En tant que chef de la délégation congolaise, le professeur Jacques Djoli a engagé un échange direct avec le président du PAP pour souligner l’urgence de soutenir la stabilité dans l’Est de la RDC, frappé par une guerre persistante depuis plusieurs décennies. Il a insisté sur la nécessité d’une action collective face aux menaces posées par des groupes terroristes comme les ADF, affiliés à Daech, qui continuent de semer la terreur et la destruction.

Ce rendez-vous s’est tenu sous le thème « Justice pour les Africains et les personnes d’ascendance africaine par les réparations », illustrant la volonté du continent de promouvoir la justice, la réparation et l’unité face aux défis socio-politiques. La mission du PAP, organe subsidiaire de l’Union africaine, est de garantir la participation active des citoyens africains dans le développement et l’intégration économique, conformément à l’article 17 de l’Acte constitutif de l’UA.

Le professeur Jacques Djoli, connu pour son engagement et sa détermination, a souligné que mettre fin aux souffrances des populations de l’Est congolais est une priorité absolue.

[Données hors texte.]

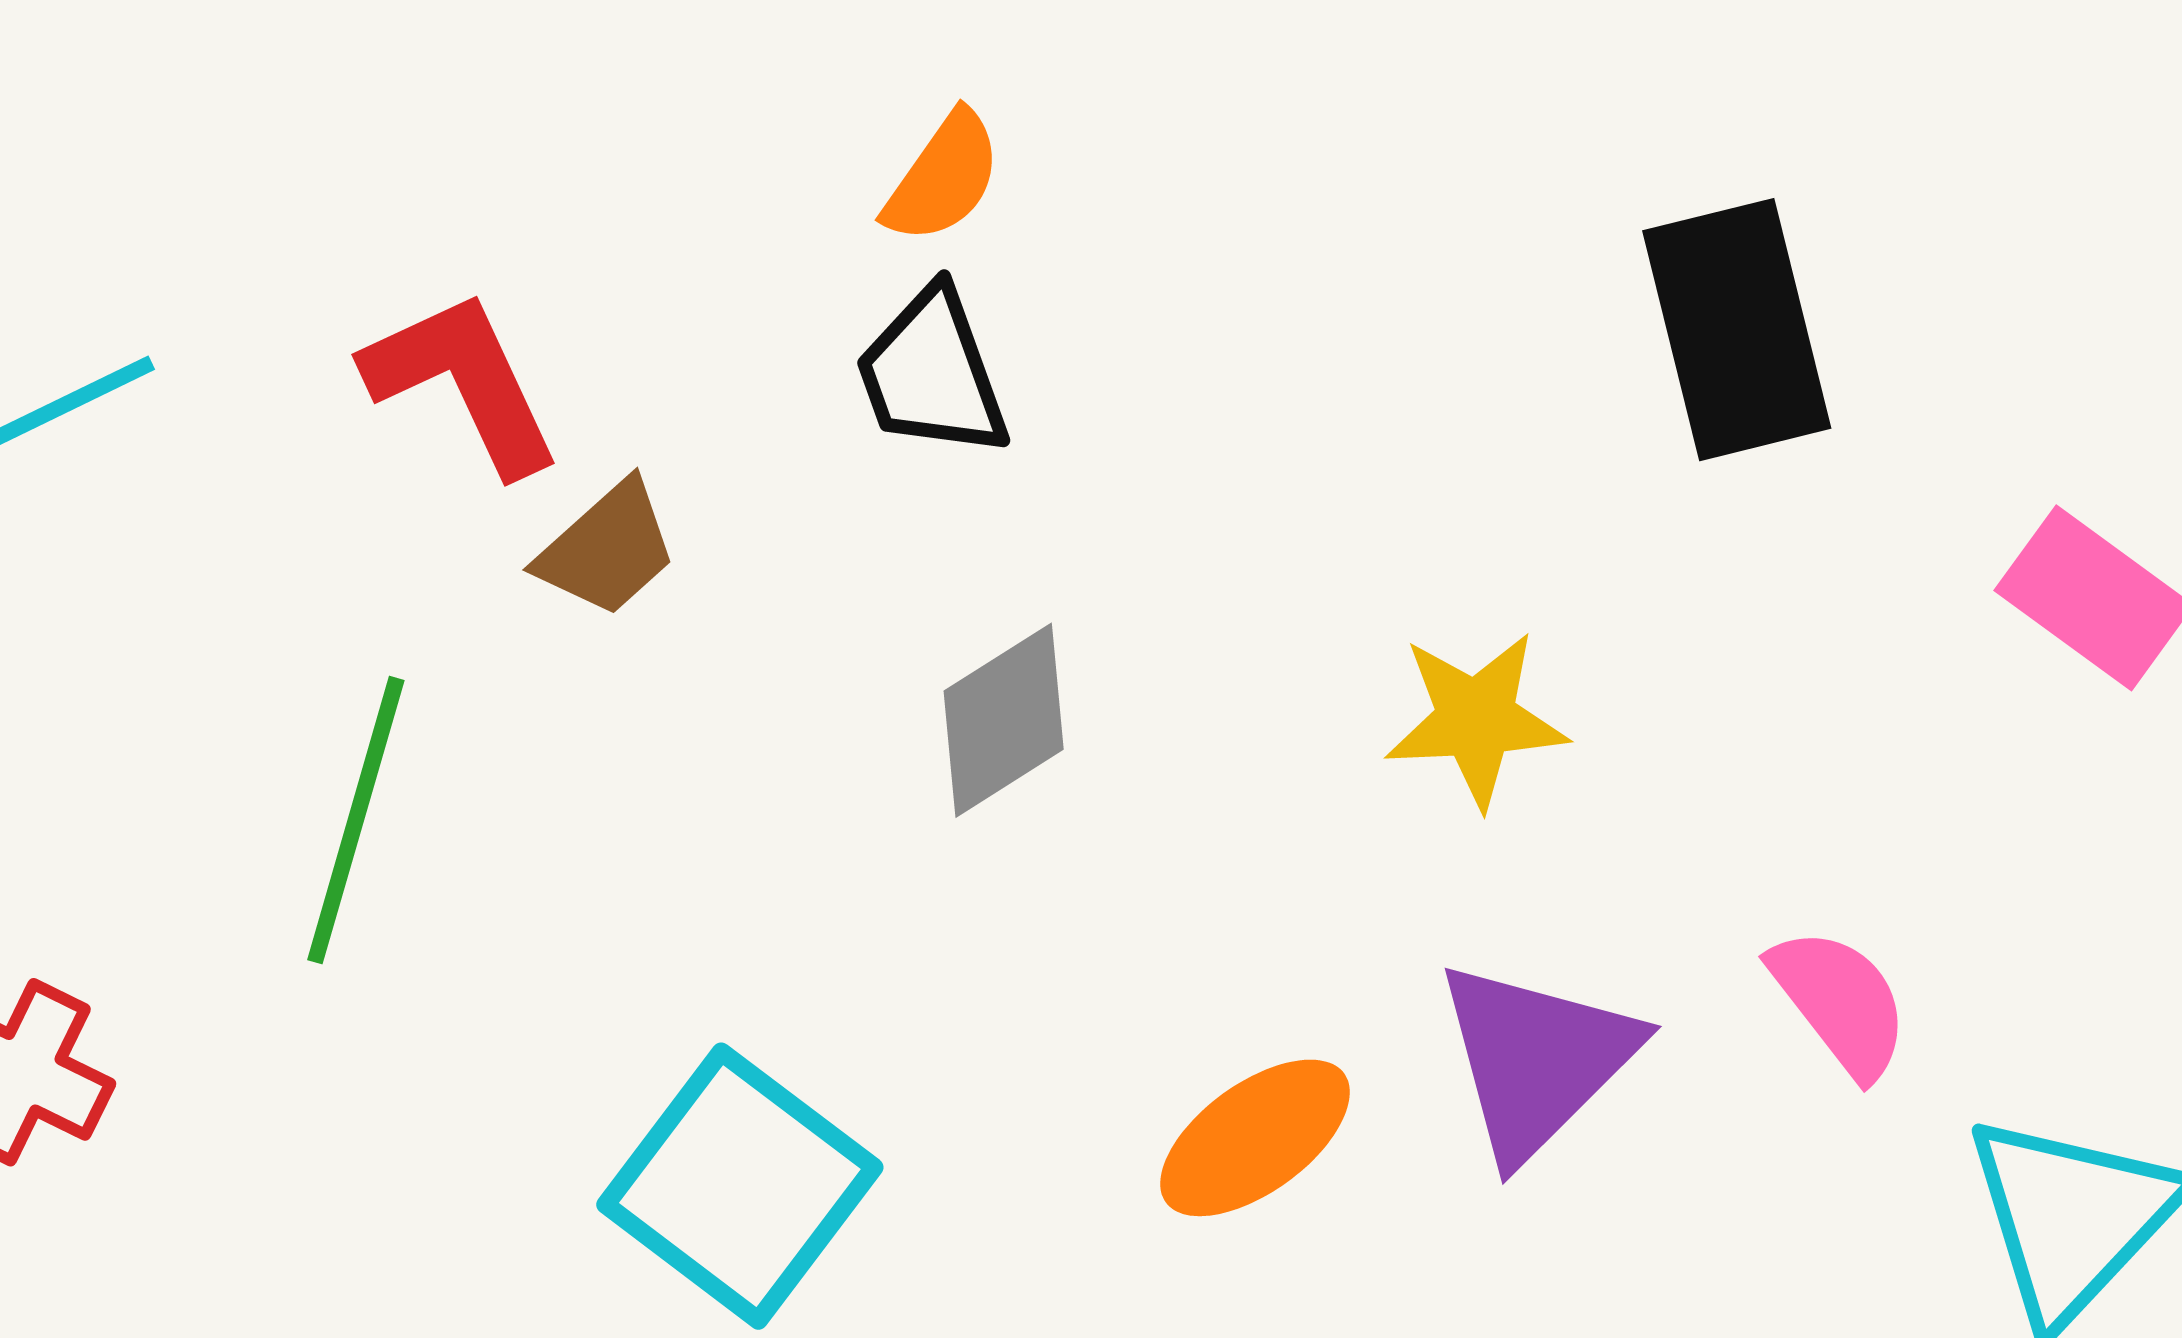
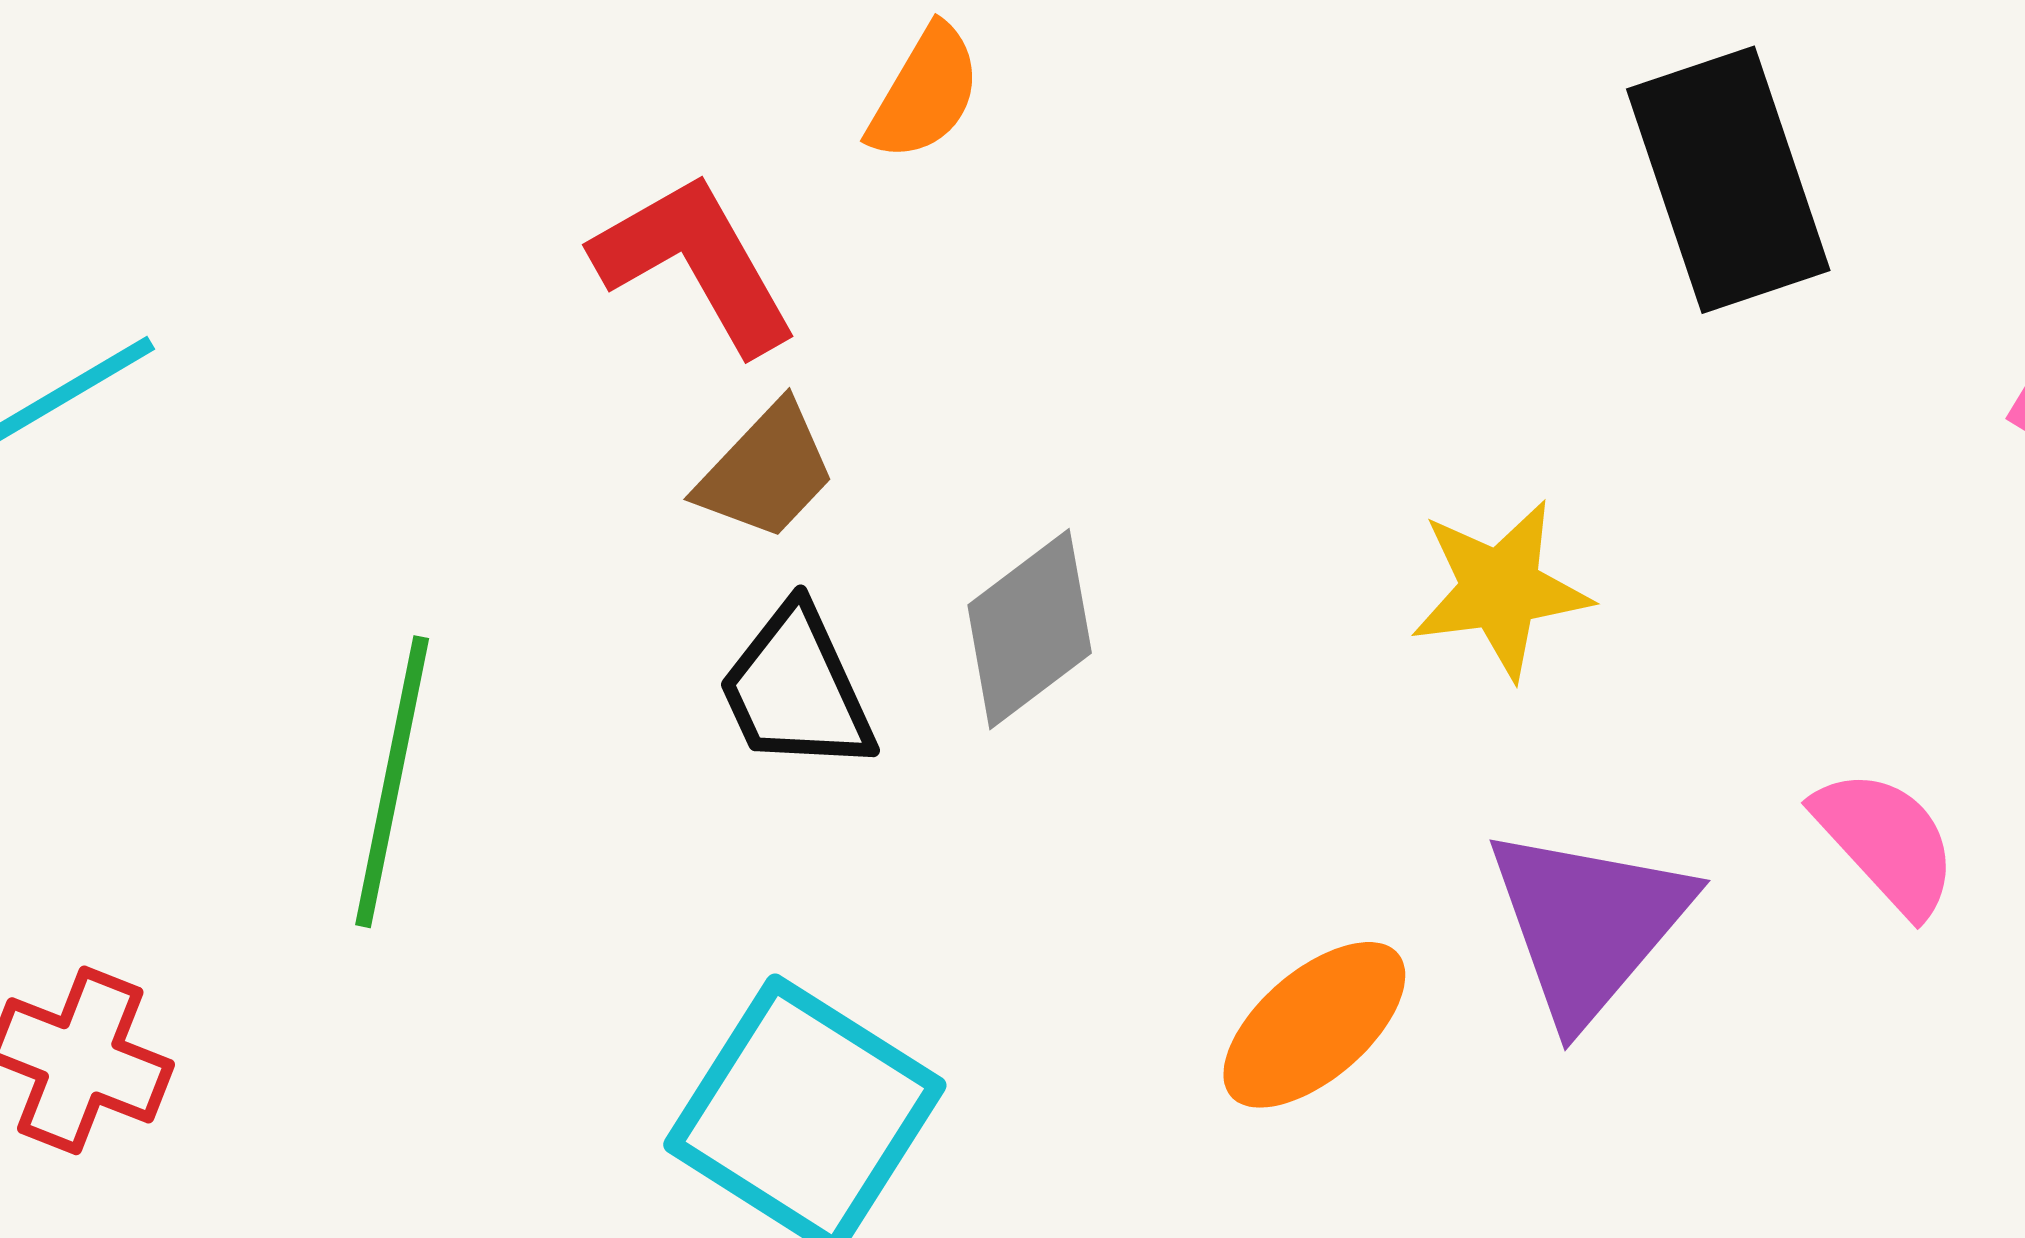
black trapezoid: (932, 373) -> (796, 689), moved
red L-shape: (463, 382) -> (695, 263), moved
brown trapezoid: (607, 549) -> (766, 471), moved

Son plaidoyer vise à mobiliser le soutien du Parlement panafricain pour accompagner concrètement les efforts de paix dans cette région meurtrie, où la stabilité est essentielle pour l’avenir du Congo et de la région.

Ce discours du professeur Djoli témoigne de son profond dévouement à la cause de la paix en Afrique centrale. Sa démarche illustre aussi l’importance de l’action collective et de la solidarité panafricaine pour relever les défis majeurs qui entravent le développement du continent.